Wie entsteht die magische Bindung zwischen Mama und Baby?

Anne ve bebek arasındaki büyülü bağ nasıl gelişir?

Bir annenin çocuğuna duyduğu sevgi sonsuzdur. Geniş ve derindir. Sevgi kayıtsızdır, sadece oradadır ve her gün büyür. Bu sevginin hiçbir koşulu yoktur. Bize yol gösterir ve öğretir. Bu sevgi her gün yüzümüze bir ayna tutar ve bize hala nelerden yoksun olduğumuzu gösterir: sabır, anlayış ya da sevgili çocuklarımızla geçirdiğimiz zamanın eksikliği gibi.

Araştırmalar bu ilişkinin aslında ne kadar yakın olduğunu ancak son yıllarda keşfetti, çünkü DNA'ları ne olursa olsun her çocuğun içinde her zaman biraz anne vardır ve anne de her zaman biraz çocuğuna sahiptir. Bu bilgi, yavrularımıza neden bu kadar koşulsuz bağlı olduğumuzu ve ne yaparlarsa yapsınlar çocuklarımızı neden sevdiğimizi açıklamaya yardımcı olur. Çocuğunuzla aranızdaki bağ yıllar içinde değişecektir, ancak gücü asla azalmayacaktır.

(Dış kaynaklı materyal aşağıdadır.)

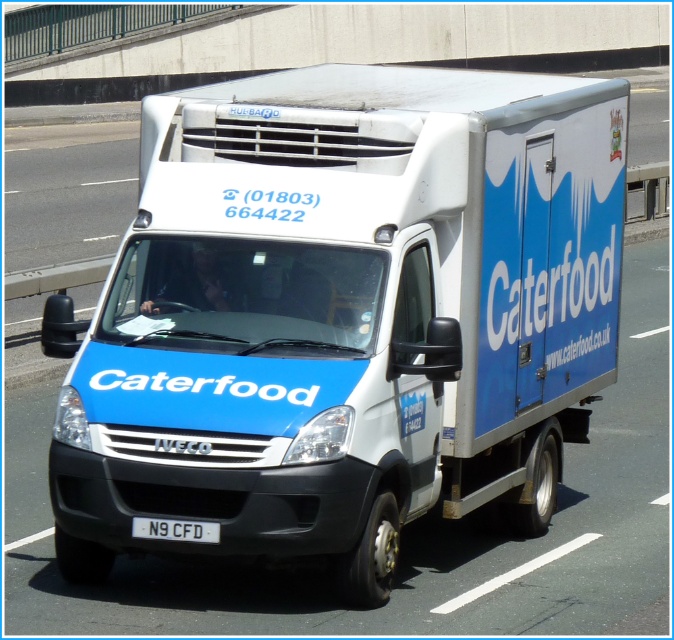 Between point (417, 259) and point (179, 536), which one is positioned in front?

Point (179, 536)

Between blue matte truck at center and white plastic license plate at center, which one is positioned lower?

white plastic license plate at center

Between point (574, 296) and point (137, 524), which one is positioned in front?

Point (137, 524)

The height and width of the screenshot is (640, 674). What are the coordinates of `blue matte truck at center` in the screenshot? It's located at (342, 316). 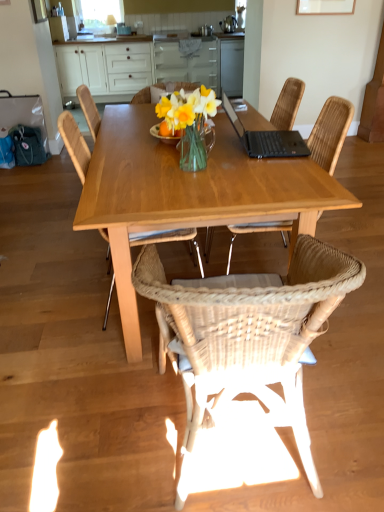 Identify the location of free space to the left of woven rattan chair at center, arranged as the 2th chair when viewed from the left. (94, 424). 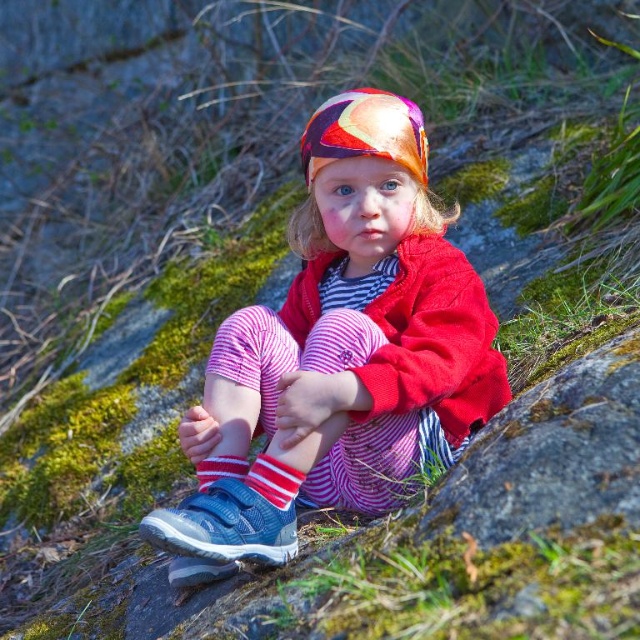 Question: Can you confirm if striped cotton sock at lower center is smaller than striped cotton sock at center?

Choices:
 (A) yes
 (B) no

Answer: (B)

Question: Does striped cotton sock at lower center lie behind striped cotton sock at center?

Choices:
 (A) no
 (B) yes

Answer: (A)

Question: Which object is positioned farthest from the striped cotton sock at lower center?

Choices:
 (A) striped cotton pants at center
 (B) striped cotton sock at center

Answer: (A)

Question: From the image, what is the correct spatial relationship of striped cotton pants at center in relation to striped cotton sock at lower center?

Choices:
 (A) below
 (B) above

Answer: (B)

Question: Which object appears farthest from the camera in this image?

Choices:
 (A) striped cotton sock at lower center
 (B) striped cotton sock at center

Answer: (B)

Question: Which of the following is the closest to the observer?

Choices:
 (A) striped cotton sock at lower center
 (B) striped cotton sock at center

Answer: (A) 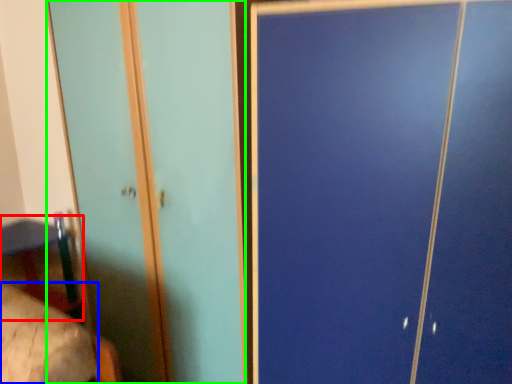 Question: Which object is positioned closest to table (highlighted by a red box)? Select from mattress (highlighted by a blue box) and screen door (highlighted by a green box).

Ebeveyn-çocuk ilişkisi en güçlü>insan bağı olarak kabul edilir. Hiçbir şeyin ve hiç kimsenin yok edemeyeceği görünmez bir duygusal enerji bağı. Bu bağ o kadar derindir ki bebeğinizi mutlu etmek için her şeyi yaparsınız. Bu okşamak, sarılmak, öpmek ya da taşımak olabilir. Asla fazlası yoktur ve bebeğinizi şımartamazsınız. Aksine, bebeğiniz yakınlığa ve fiziksel temasa alışkındır ve en çok sizin kollarınızda rahat hisseder.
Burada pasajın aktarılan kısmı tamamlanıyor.